*Transcribed page contents*
————————

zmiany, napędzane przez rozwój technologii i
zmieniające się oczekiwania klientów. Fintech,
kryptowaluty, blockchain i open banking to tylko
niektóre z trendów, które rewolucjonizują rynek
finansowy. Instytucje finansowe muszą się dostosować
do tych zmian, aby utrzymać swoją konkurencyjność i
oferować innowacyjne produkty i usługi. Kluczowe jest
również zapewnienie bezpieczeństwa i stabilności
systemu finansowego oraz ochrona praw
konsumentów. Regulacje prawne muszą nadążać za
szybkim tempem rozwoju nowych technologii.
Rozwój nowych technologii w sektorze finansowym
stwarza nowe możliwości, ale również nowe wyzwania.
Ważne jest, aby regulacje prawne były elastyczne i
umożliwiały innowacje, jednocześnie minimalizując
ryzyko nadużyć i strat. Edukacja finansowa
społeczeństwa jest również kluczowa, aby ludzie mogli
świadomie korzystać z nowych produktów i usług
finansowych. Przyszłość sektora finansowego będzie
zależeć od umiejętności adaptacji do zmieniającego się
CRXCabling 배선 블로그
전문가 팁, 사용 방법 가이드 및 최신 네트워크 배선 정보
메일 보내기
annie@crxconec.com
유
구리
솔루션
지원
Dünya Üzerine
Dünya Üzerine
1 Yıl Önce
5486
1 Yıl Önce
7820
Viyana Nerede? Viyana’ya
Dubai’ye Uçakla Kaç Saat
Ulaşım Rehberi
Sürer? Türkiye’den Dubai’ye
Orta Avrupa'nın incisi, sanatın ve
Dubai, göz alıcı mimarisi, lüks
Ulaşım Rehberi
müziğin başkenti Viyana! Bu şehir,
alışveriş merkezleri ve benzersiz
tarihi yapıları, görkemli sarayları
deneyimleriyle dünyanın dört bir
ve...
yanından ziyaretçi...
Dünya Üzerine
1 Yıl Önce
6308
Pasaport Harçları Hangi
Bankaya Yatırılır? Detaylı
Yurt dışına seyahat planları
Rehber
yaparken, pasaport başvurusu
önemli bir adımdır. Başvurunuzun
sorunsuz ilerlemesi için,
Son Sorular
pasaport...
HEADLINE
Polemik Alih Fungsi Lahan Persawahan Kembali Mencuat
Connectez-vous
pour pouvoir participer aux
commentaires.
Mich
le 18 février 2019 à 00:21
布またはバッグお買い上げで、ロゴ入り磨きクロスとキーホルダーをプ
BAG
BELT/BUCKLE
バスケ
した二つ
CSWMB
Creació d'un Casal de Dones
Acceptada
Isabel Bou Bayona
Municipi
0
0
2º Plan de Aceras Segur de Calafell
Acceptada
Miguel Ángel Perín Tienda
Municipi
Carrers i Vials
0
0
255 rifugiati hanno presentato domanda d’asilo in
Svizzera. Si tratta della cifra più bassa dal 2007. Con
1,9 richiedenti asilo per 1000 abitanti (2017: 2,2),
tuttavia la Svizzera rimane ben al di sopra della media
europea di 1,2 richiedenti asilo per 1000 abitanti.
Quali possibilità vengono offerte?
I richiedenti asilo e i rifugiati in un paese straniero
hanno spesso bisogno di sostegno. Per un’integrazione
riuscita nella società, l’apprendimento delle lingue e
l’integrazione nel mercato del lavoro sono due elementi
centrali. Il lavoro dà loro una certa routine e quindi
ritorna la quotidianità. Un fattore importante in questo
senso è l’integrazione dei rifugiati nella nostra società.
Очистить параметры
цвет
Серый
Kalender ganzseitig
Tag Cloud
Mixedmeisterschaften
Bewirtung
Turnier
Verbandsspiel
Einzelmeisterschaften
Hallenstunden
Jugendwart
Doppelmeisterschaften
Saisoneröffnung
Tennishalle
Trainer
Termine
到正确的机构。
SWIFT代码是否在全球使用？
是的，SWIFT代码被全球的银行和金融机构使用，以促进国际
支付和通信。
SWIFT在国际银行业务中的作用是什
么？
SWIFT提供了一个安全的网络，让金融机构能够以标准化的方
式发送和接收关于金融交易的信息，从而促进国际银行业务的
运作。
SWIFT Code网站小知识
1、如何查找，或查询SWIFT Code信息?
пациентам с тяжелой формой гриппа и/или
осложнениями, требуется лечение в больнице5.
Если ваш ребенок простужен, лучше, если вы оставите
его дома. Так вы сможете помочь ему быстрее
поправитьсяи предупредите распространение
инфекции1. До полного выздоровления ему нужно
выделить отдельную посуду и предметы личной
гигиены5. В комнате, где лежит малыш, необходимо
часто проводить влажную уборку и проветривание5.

————————

*Directions*
Each line with the word "jest" in the records above belongs in the result; copy all of them.

*Answer for the task*
oferować innowacyjne produkty i usługi. Kluczowe jest
Ważne jest, aby regulacje prawne były elastyczne i
społeczeństwa jest również kluczowa, aby ludzie mogli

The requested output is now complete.